国が示したガイドラインでは、「多様なサービス」の名のもとに、「無資格のボランティアでもよい」ということになっている。

どんな「総合事業」になるのか?

気がかりで、これまで何度か質問してきた。


きょう開催された厚生文教常任委員会協議会で、ようやく市の事業の概要が示された。

まず「現行相当」のサービス。

これまで同様のサービスを、現行の指定事業所が行う。

ただし報酬は、現行の「月額包括制」ではなく、「1回ごとの単価」に変更。

この変更は、近隣自治体と足並みをそろえたものであること、そして事業所にとっては「事業は現行どうりでも報酬は下がる」ことが、質問の中で明らかにされた。


「月額制」から「1回ごと」に変更することで、利用者にとってはメリットがある場合もある。

しかし、すでに介護報酬の引き下げで打撃を受けている事業にとって、どれほどの収入減になるのか?

地域にあって、心あるサービスを提供するために努力している小規模な事業所が消えていけば、結局困るのは利用者ではないのか?


次に「現行サービスより基準を緩和したサービス」。

実施主体は、特別養護老人ホームなど社会福祉法人とシルバー人材センター。有資格者だけでなく「市長が指定する研修」の受講者が、実際のサービスを行ってよい。その「研修」とは、「2日間で12時間」。
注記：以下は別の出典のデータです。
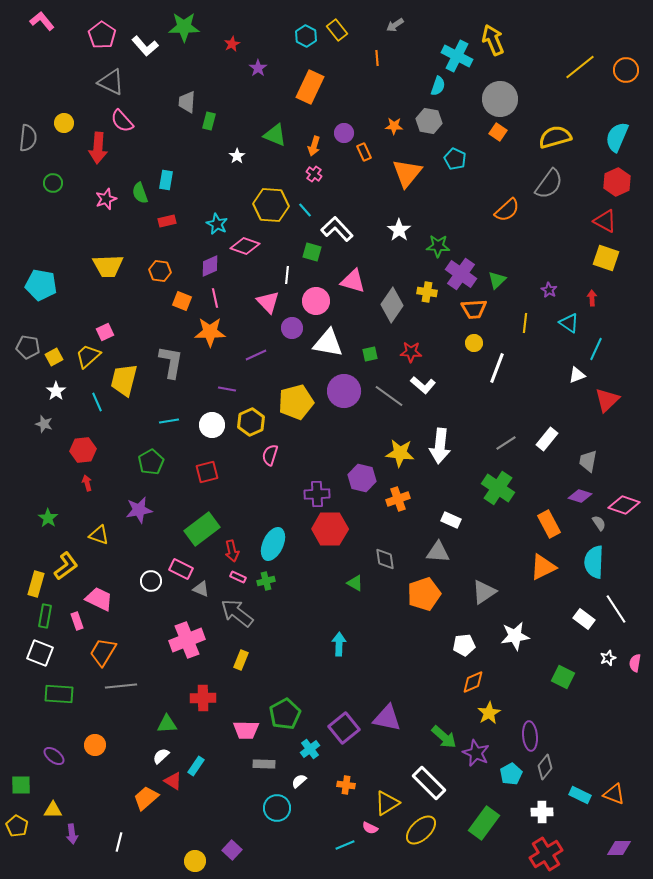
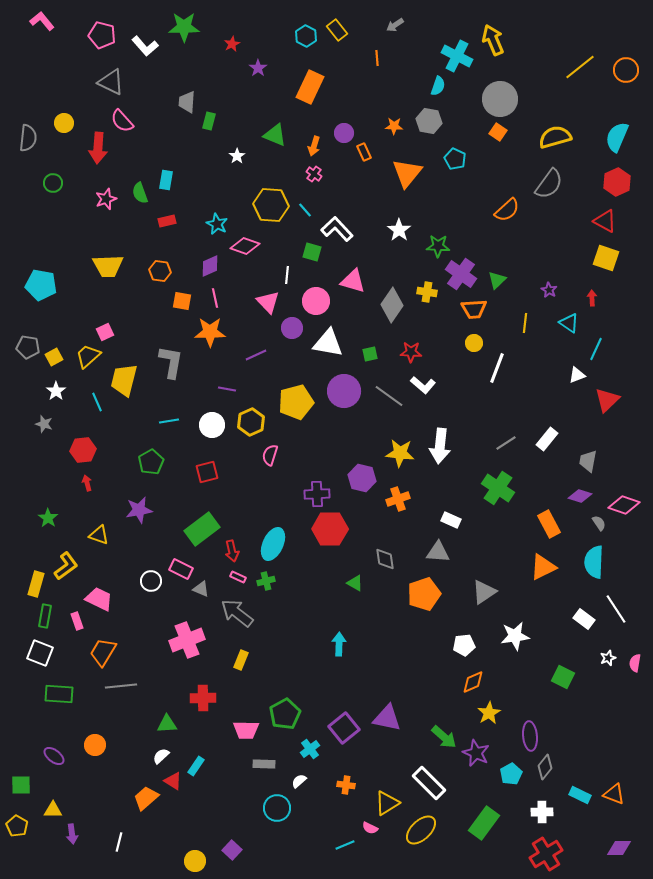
pink pentagon at (102, 35): rotated 20 degrees counterclockwise
orange square at (182, 301): rotated 12 degrees counterclockwise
この場合、報酬は現行相当の75%。「要支援1」の訪問介護は、約4割、通所介護では半数がこの「緩和したサービス」の対象となると想定されているのが、今日の質問に対する答弁だった。

「現行相当の75%の利用料で、2日間12時間の講習を受けた無資格者によるサービス」と、「現行の予防給付と同等の専門職のサービス」を併存させたとき、そのいずれを選ぶのか?

それは「保険制度」のそもそもからしても、「利用者の選ぶ権利」は厳格に保障されなければならない。そのことは引き続き問題にしていかなければならないと思っている。




これらに加えて、国の基準では「住民主体による支援」としてボランティア等の活動も位置づけしているが、これについて「当面」ということわりをつけた上で「導入しない」ということ。




最後に、これだけ大きな制度変更にあたって、広く市民の意見を聞くパブリックコメントを「実施する予定はない」というのは、「全く理解できない」ということを率直に指摘した。

「現サービス利用者に担当ケアマネから個別に説明するなかで意見を聴取する」ということだが、当事者への説明と意見の聴取は当然のこととして、「それで事足りる」ということではないだろうと思う。

国は、要支援者のサービスの「総合事業」への移管が様々な不安の中で、本格的に実施されようとしているときに、その検証も待たずに「要介護2以下」のサービスも保険給付からはずすことまでも打ち出している。

そういうなかで進める市の「総合事業」であれば尚のこと、今、急いでするべきことは現にサービスを利用している方々と家族、サービスを提供する全ての事業者、地域で活動する様々な団体を初めとする市民的議論をおこしていくことではないか。

その一環としてのパブリックコメントの実施は、必要最低限だと思う。



「軽度」の段階でのしっかりした支援が重度化を防ぐこと、目先の財政支出の削減で要支援認定者のサービス切り捨てを行うべきではない。

それは、これまで繰り返し主張してきた。

いかなる国の制度改悪のもとであっても、市は保険者として地域のサービス提供事業者と力を合わせて、高齢者と家族の安らかな暮らし、命と健康を守る立場に立ちきる責任がある。


そういう視点で9月議会でも引き続き議論していきたい。